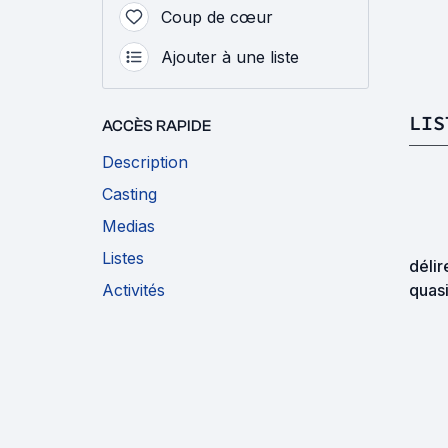
Coup de cœur
Ajouter à une liste
LIS
ACCÈS RAPIDE
Description
Casting
Medias
Listes
délir
Activités
quasi
explo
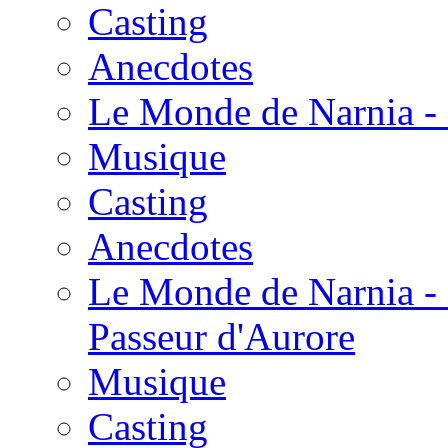
Casting
Anecdotes
Le Monde de Narnia - 
Musique
Casting
Anecdotes
Le Monde de Narnia - 
Passeur d'Aurore
Musique
Casting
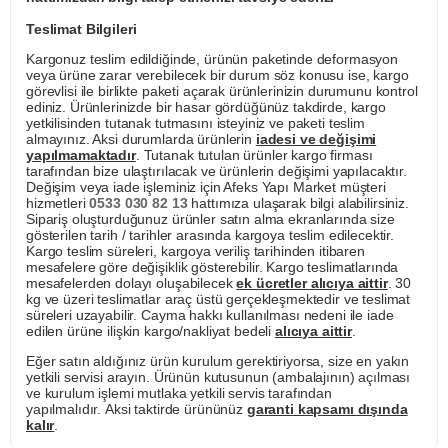
Teslimat Bilgileri
Kargonuz teslim edildiğinde, ürünün paketinde deformasyon
veya ürüne zarar verebilecek bir durum söz konusu ise, kargo
görevlisi ile birlikte paketi açarak ürünlerinizin durumunu kontrol
ediniz. Ürünlerinizde bir hasar gördüğünüz takdirde, kargo
yetkilisinden tutanak tutmasını isteyiniz ve paketi teslim
almayınız. Aksi durumlarda ürünlerin
iadesi ve değişimi
yapılmamaktadır
. Tutanak tutulan ürünler kargo firması
tarafından bize ulaştırılacak ve ürünlerin değişimi yapılacaktır.
Değişim veya iade işleminiz için Afeks Yapı Market müşteri
hizmetleri
0533 030 82 13
hattımıza ulaşarak bilgi alabilirsiniz.
Sipariş oluşturduğunuz ürünler satın alma ekranlarında size
gösterilen tarih / tarihler arasında kargoya teslim edilecektir.
Kargo teslim süreleri, kargoya veriliş tarihinden itibaren
mesafelere göre değişiklik gösterebilir. Kargo teslimatlarında
mesafelerden dolayı oluşabilecek
ek ücretler alıcıya aittir
. 30
kg ve üzeri teslimatlar araç üstü gerçekleşmektedir ve teslimat
süreleri uzayabilir. Cayma hakkı kullanılması nedeni ile iade
edilen ürüne ilişkin kargo/nakliyat bedeli
alıcıya aittir
.
Eğer satın aldığınız ürün kurulum gerektiriyorsa, size en yakın
yetkili servisi arayın. Ürünün kutusunun (ambalajının) açılması
ve kurulum işlemi mutlaka yetkili servis tarafından
yapılmalıdır. Aksi taktirde ürününüz
garanti kapsamı dışında
kalır
.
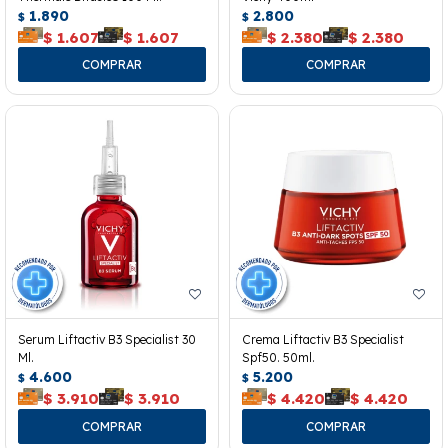
1.890
2.800
$
$
$
1.607
$
1.607
$
2.380
$
2.380
Serum Liftactiv B3 Specialist 30
Crema Liftactiv B3 Specialist
Ml.
Spf50. 50ml.
4.600
5.200
$
$
$
3.910
$
3.910
$
4.420
$
4.420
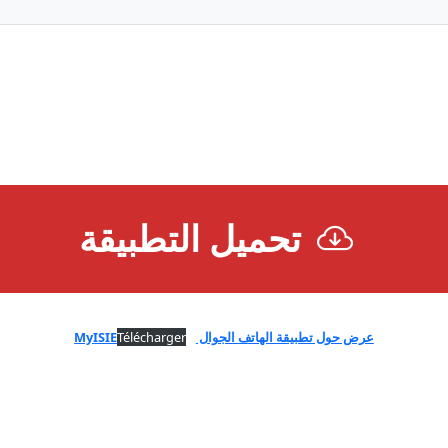
تحميل التطبيقة
عرض حول تطبيقة الهاتف الجوال MyISIE
Télécharger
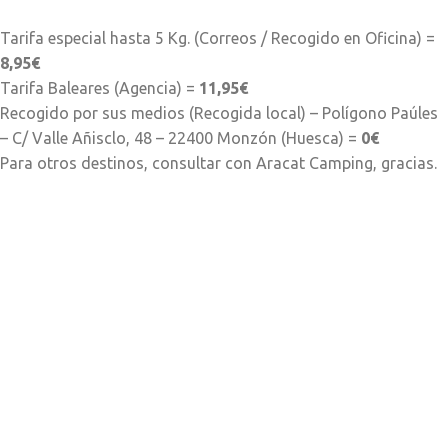
Tarifa especial hasta 5 Kg. (Correos / Recogido en Oficina) =
8,95€
Tarifa Baleares (Agencia) =
11,95€
Recogido por sus medios (Recogida local) – Polígono Paúles
– C/ Valle Añisclo, 48 – 22400 Monzón (Huesca) =
0€
Para otros destinos, consultar con Aracat Camping, gracias.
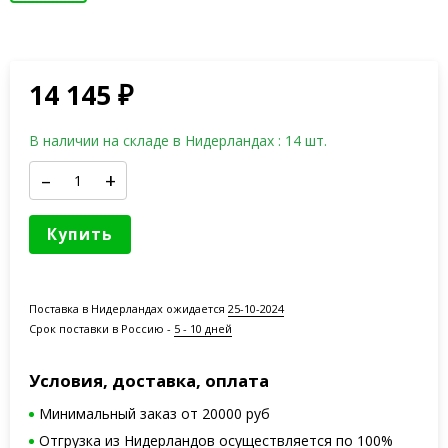
14 145
₽
В наличии на складе в Нидерландах : 14 шт.
–
+
Купить
Поставка в Нидерландах ожидается
25-10-2024
Срок поставки в Россию -
5 - 10 дней
Условия, доставка, оплата
Минимальный заказ от 20000 руб
Отгрузка из Нидерландов осуществляется по 100%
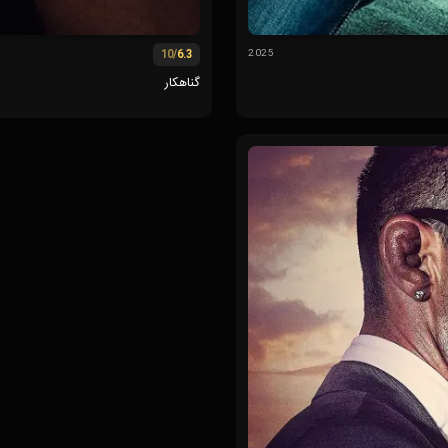
/10
6.3
2025
گناهکار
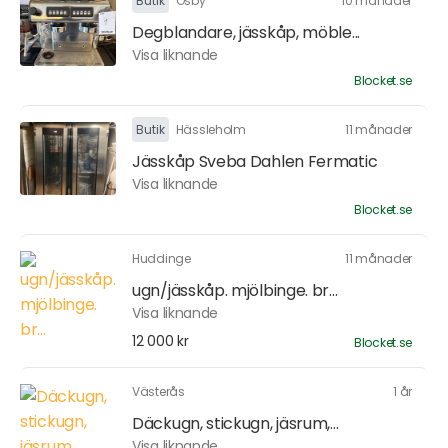
Butik
Osby
10 månader
Degblandare, jässkåp, möble...
Visa liknande
Blocket.se
Butik
Hässleholm
11 månader
Jässkåp Sveba Dahlen Fermatic
Visa liknande
Blocket.se
Huddinge
11 månader
ugn/jässkåp. mjölbinge. br...
Visa liknande
12 000 kr
Blocket.se
Västerås
1 år
Däckugn, stickugn, jäsrum,...
Visa liknande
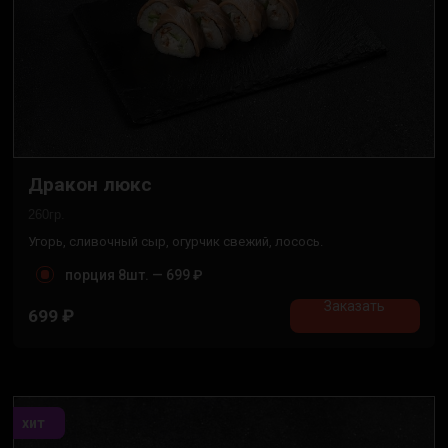
Дракон люкс
260гр.
Угорь, сливочный сыр, огурчик свежий, лосось.
порция 8шт. —
699 ₽
Заказать
699
₽
хит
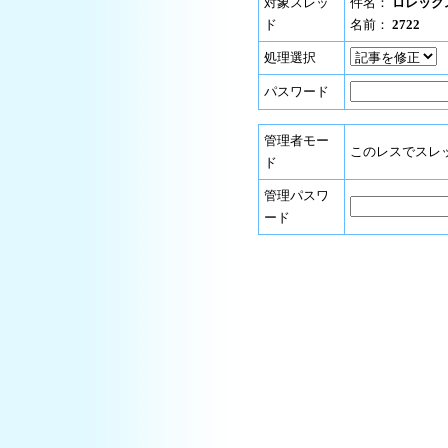
対象スレッ
件名：
ロレック
ド
名前：
2722
処理選択
パスワード
管理者モー
このレスでスレ
ド
管理パスワ
ード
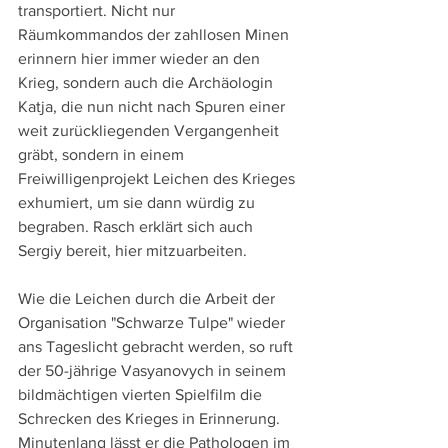
transportiert. Nicht nur 
Räumkommandos der zahllosen Minen 
erinnern hier immer wieder an den 
Krieg, sondern auch die Archäologin 
Katja, die nun nicht nach Spuren einer 
weit zurückliegenden Vergangenheit 
gräbt, sondern in einem 
Freiwilligenprojekt Leichen des Krieges 
exhumiert, um sie dann würdig zu 
begraben. Rasch erklärt sich auch 
Sergiy bereit, hier mitzuarbeiten.
Wie die Leichen durch die Arbeit der 
Organisation "Schwarze Tulpe" wieder 
ans Tageslicht gebracht werden, so ruft 
der 50-jährige Vasyanovych in seinem 
bildmächtigen vierten Spielfilm die 
Schrecken des Krieges in Erinnerung. 
Minutenlang lässt er die Pathologen im 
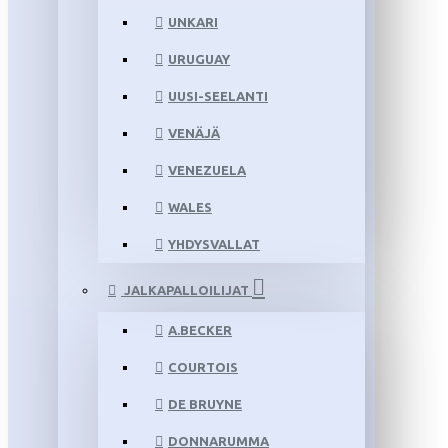
UNKARI
URUGUAY
UUSI-SEELANTI
VENÄJÄ
VENEZUELA
WALES
YHDYSVALLAT
JALKAPALLOILIJAT
A.BECKER
COURTOIS
DE BRUYNE
DONNARUMMA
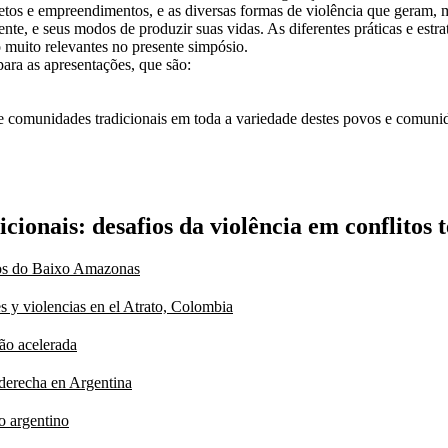
rojetos e empreendimentos, e as diversas formas de violência que geram, 
, e seus modos de produzir suas vidas. As diferentes práticas e estratégia
 muito relevantes no presente simpósio.
ara as apresentações, que são:
s e comunidades tradicionais em toda a variedade destes povos e comuni
ionais: desafios da violência em conflitos 
mbos do Baixo Amazonas
s y violencias en el Atrato, Colombia
ão acelerada
aderecha en Argentina
o argentino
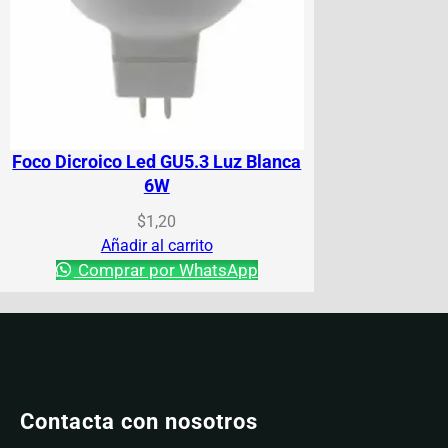
Foco Dicroico Led GU5.3 Luz Blanca
6W
$
1,20
Añadir al carrito
Comprar por WhatsApp
Contacta con nosotros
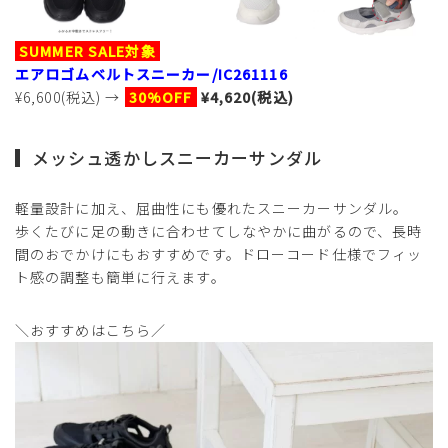
SUMMER SALE対象
エアロゴムベルトスニーカー/IC261116
¥6,600(税込) →
30%OFF
¥4,620(税込)
メッシュ透かしスニーカーサンダル
軽量設計に加え、屈曲性にも優れたスニーカーサンダル。
歩くたびに足の動きに合わせてしなやかに曲がるので、長時
間のおでかけにもおすすめです。ドローコード仕様でフィッ
ト感の調整も簡単に行えます。
＼おすすめはこちら／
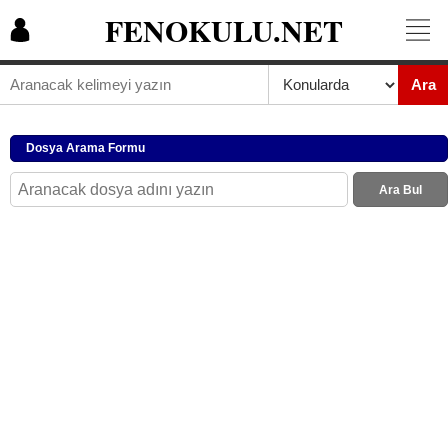
FENOKULU.NET
Ara
Dosya Arama Formu
Ara Bul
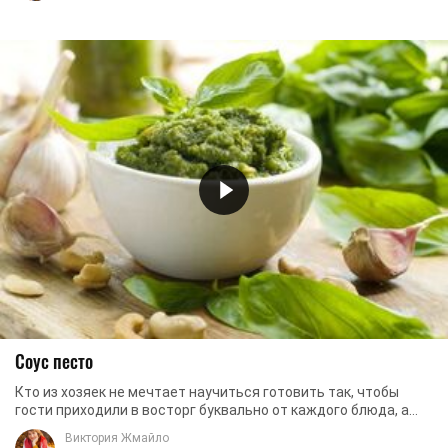
Соус песто
Кто из хозяек не мечтает научиться готовить так, чтобы
гости приходили в восторг буквально от каждого блюда, а
уходя, непременно просили бы ...
Виктория Жмайло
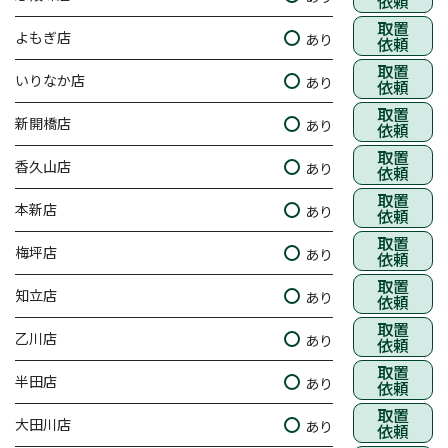
依頼
取置
よもぎ店
あり
依頼
取置
いりなか店
あり
依頼
取置
新開橋店
あり
依頼
取置
香久山店
あり
依頼
取置
本新店
あり
依頼
取置
梅坪店
あり
依頼
取置
知立店
あり
依頼
取置
乙川店
あり
依頼
取置
半田店
あり
依頼
取置
大田川店
あり
依頼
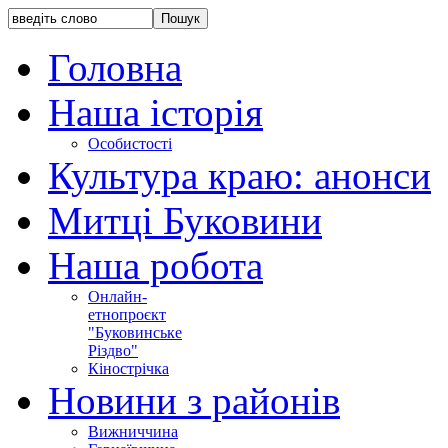
Головна
Наша історія
Особистості
Культура краю: анонси
Митці Буковини
Наша робота
Онлайн-
етнопроєкт
"Буковинське
Різдво"
Кінострічка
Новини з районів
Вижниччина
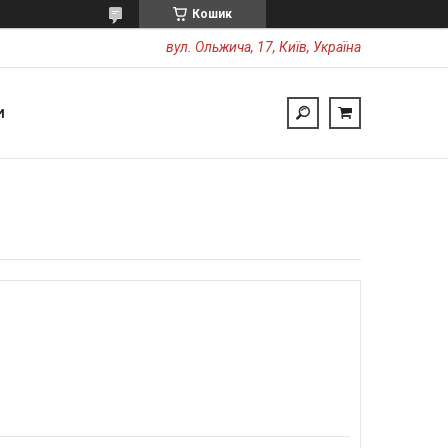
Кошик
вул. Ольжича, 17, Київ, Україна
И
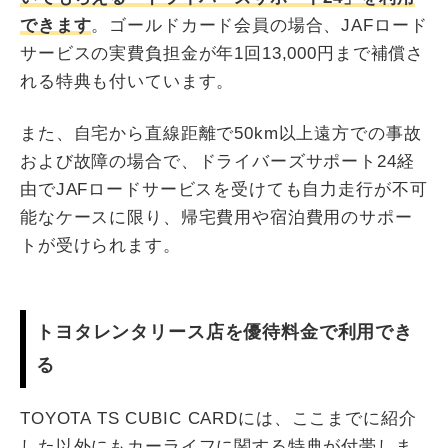
できます
。ゴールドカード会員の場合、JAFロード
サービスの実費負担金が年1回13,000円まで補償さ
れる特典も付いています。
また、自宅から直線距離で50km以上遠方での事故
および故障の場合で、ドライバーズサポート24経
由でJAFロードサービスを受けても自力走行が不可
能なケースに限り、帰宅費用や宿泊費用のサポー
トが受けられます。
トヨタレンタリース店を優待料金で利用でき
る
TOYOTA TS CUBIC CARDには、ここまでに紹介
した以外にもカーライフに関する特典が付帯しま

════════

• Work order: If a record contains a picture, leave the picture out; repeat the record itself exactly.

• Answer to this task:
Coup de cœur
Ajouter à une liste
LIS
ACCÈS RAPIDE
Description
Casting
Medias
Listes
délir
Activités
quasi
explo
Casting
Anecdotes
Le Monde de Narnia - 
Musique
Casting
Anecdotes
Le Monde de Narnia - 
Passeur d'Aurore
Musique
Casting
Teslimat Bilgileri
Kargonuz teslim edildiğinde, ürünün paketinde deformasyon
veya ürüne zarar verebilecek bir durum söz konusu ise, kargo
görevlisi ile birlikte paketi açarak ürünlerinizin durumunu kontrol
ediniz. Ürünlerinizde bir hasar gördüğünüz takdirde, kargo
yetkilisinden tutanak tutmasını isteyiniz ve paketi teslim
almayınız. Aksi durumlarda ürünlerin
iadesi ve değişimi
yapılmamaktadır
. Tutanak tutulan ürünler kargo firması
tarafından bize ulaştırılacak ve ürünlerin değişimi yapılacaktır.
Değişim veya iade işleminiz için Afeks Yapı Market müşteri
hizmetleri
0533 030 82 13
hattımıza ulaşarak bilgi alabilirsiniz.
Sipariş oluşturduğunuz ürünler satın alma ekranlarında size
gösterilen tarih / tarihler arasında kargoya teslim edilecektir.
Kargo teslim süreleri, kargoya veriliş tarihinden itibaren
mesafelere göre değişiklik gösterebilir. Kargo teslimatlarında
mesafelerden dolayı oluşabilecek
ek ücretler alıcıya aittir
. 30
kg ve üzeri teslimatlar araç üstü gerçekleşmektedir ve teslimat
süreleri uzayabilir. Cayma hakkı kullanılması nedeni ile iade
edilen ürüne ilişkin kargo/nakliyat bedeli
alıcıya aittir
.
Eğer satın aldığınız ürün kurulum gerektiriyorsa, size en yakın
yetkili servisi arayın. Ürünün kutusunun (ambalajının) açılması
ve kurulum işlemi mutlaka yetkili servis tarafından
yapılmalıdır. Aksi taktirde ürününüz
garanti kapsamı dışında
kalır
.
1.890
2.800
$
$
$
1.607
$
1.607
$
2.380
$
2.380
Serum Liftactiv B3 Specialist 30
Crema Liftactiv B3 Specialist
Ml.
Spf50. 50ml.
4.600
5.200
$
$
$
3.910
$
3.910
$
4.420
$
4.420
تحميل التطبيقة
عرض حول تطبيقة الهاتف الجوال MyISIE
Télécharger
Tarifa especial hasta 5 Kg. (Correos / Recogido en Oficina) =
8,95€
Tarifa Baleares (Agencia) =
11,95€
Recogido por sus medios (Recogida local) – Polígono Paúles
– C/ Valle Añisclo, 48 – 22400 Monzón (Huesca) =
0€
Para otros destinos, consultar con Aracat Camping, gracias.
14 145
₽
В наличии на складе в Нидерландах : 14 шт.
–
+
Купить
Поставка в Нидерландах ожидается
25-10-2024
Срок поставки в Россию -
5 - 10 дней
Условия, доставка, оплата
Минимальный заказ от 20000 руб
Отгрузка из Нидерландов осуществляется по 100%
/10
6.3
2025
گناهکار
Butik
Osby
10 månader
Degblandare, jässkåp, möble...
Visa liknande
Blocket.se
Butik
Hässleholm
11 månader
Jässkåp Sveba Dahlen Fermatic
Visa liknande
Blocket.se
Huddinge
11 månader
ugn/jässkåp. mjölbinge. br...
Visa liknande
12 000 kr
Blocket.se
Västerås
1 år
Däckugn, stickugn, jäsrum,...
Visa liknande
Дракон люкс
260гр.
Угорь, сливочный сыр, огурчик свежий, лосось.
порция 8шт. —
699 ₽
Заказать
699
₽
хит
対象スレッ
件名：
ロレック
ド
名前：
2722
処理選択
パスワード
管理者モー
このレスでスレ
ド
管理パスワ
ード
transportiert. Nicht nur 
Räumkommandos der zahllosen Minen 
erinnern hier immer wieder an den 
Krieg, sondern auch die Archäologin 
Katja, die nun nicht nach Spuren einer 
weit zurückliegenden Vergangenheit 
gräbt, sondern in einem 
Freiwilligenprojekt Leichen des Krieges 
exhumiert, um sie dann würdig zu 
begraben. Rasch erklärt sich auch 
Sergiy bereit, hier mitzuarbeiten.
Wie die Leichen durch die Arbeit der 
Organisation "Schwarze Tulpe" wieder 
ans Tageslicht gebracht werden, so ruft 
der 50-jährige Vasyanovych in seinem 
bildmächtigen vierten Spielfilm die 
Schrecken des Krieges in Erinnerung. 
Minutenlang lässt er die Pathologen im 
UNKARI
URUGUAY
UUSI-SEELANTI
VENÄJÄ
VENEZUELA
WALES
YHDYSVALLAT
JALKAPALLOILIJAT
A.BECKER
COURTOIS
DE BRUYNE
DONNARUMMA
rojetos e empreendimentos, e as diversas formas de violência que geram, 
, e seus modos de produzir suas vidas. As diferentes práticas e estratégia
 muito relevantes no presente simpósio.
ara as apresentações, que são:
s e comunidades tradicionais em toda a variedade destes povos e comuni
ionais: desafios da violência em conflitos 
mbos do Baixo Amazonas
s y violencias en el Atrato, Colombia
ão acelerada
aderecha en Argentina
o argentino
Foco Dicroico Led GU5.3 Luz Blanca
6W
$
1,20
Añadir al carrito
Comprar por WhatsApp
Contacta con nosotros
SUMMER SALE対象
エアロゴムベルトスニーカー/IC261116
¥6,600(税込) →
30%OFF
¥4,620(税込)
メッシュ透かしスニーカーサンダル
軽量設計に加え、屈曲性にも優れたスニーカーサンダル。
歩くたびに足の動きに合わせてしなやかに曲がるので、長時
間のおでかけにもおすすめです。ドローコード仕様でフィッ
ト感の調整も簡単に行えます。
＼おすすめはこちら／
FENOKULU.NET
Ara
Dosya Arama Formu
Ara Bul
Соус песто
Кто из хозяек не мечтает научиться готовить так, чтобы
гости приходили в восторг буквально от каждого блюда, а
уходя, непременно просили бы ...
Виктория Жмайло
依頼
取置
よもぎ店
あり
依頼
取置
いりなか店
あり
依頼
取置
新開橋店
あり
依頼
取置
香久山店
あり
依頼
取置
本新店
あり
依頼
取置
梅坪店
あり
依頼
取置
知立店
あり
依頼
取置
乙川店
あり
依頼
取置
半田店
あり
依頼
取置
大田川店
あり
依頼
Головна
Наша історія
Особистості
Культура краю: анонси
Митці Буковини
Наша робота
Онлайн-
етнопроєкт
"Буковинське
Різдво"
Кінострічка
Новини з районів
Вижниччина
Кошик
вул. Ольжича, 17, Київ, Україна
И
できます
。ゴールドカード会員の場合、JAFロード
サービスの実費負担金が年1回13,000円まで補償さ
れる特典も付いています。
また、自宅から直線距離で50km以上遠方での事故
および故障の場合で、ドライバーズサポート24経
由でJAFロードサービスを受けても自力走行が不可
能なケースに限り、帰宅費用や宿泊費用のサポー
トが受けられます。
トヨタレンタリース店を優待料金で利用でき
る
TOYOTA TS CUBIC CARDには、ここまでに紹介
した以外にもカーライフに関する特典が付帯しま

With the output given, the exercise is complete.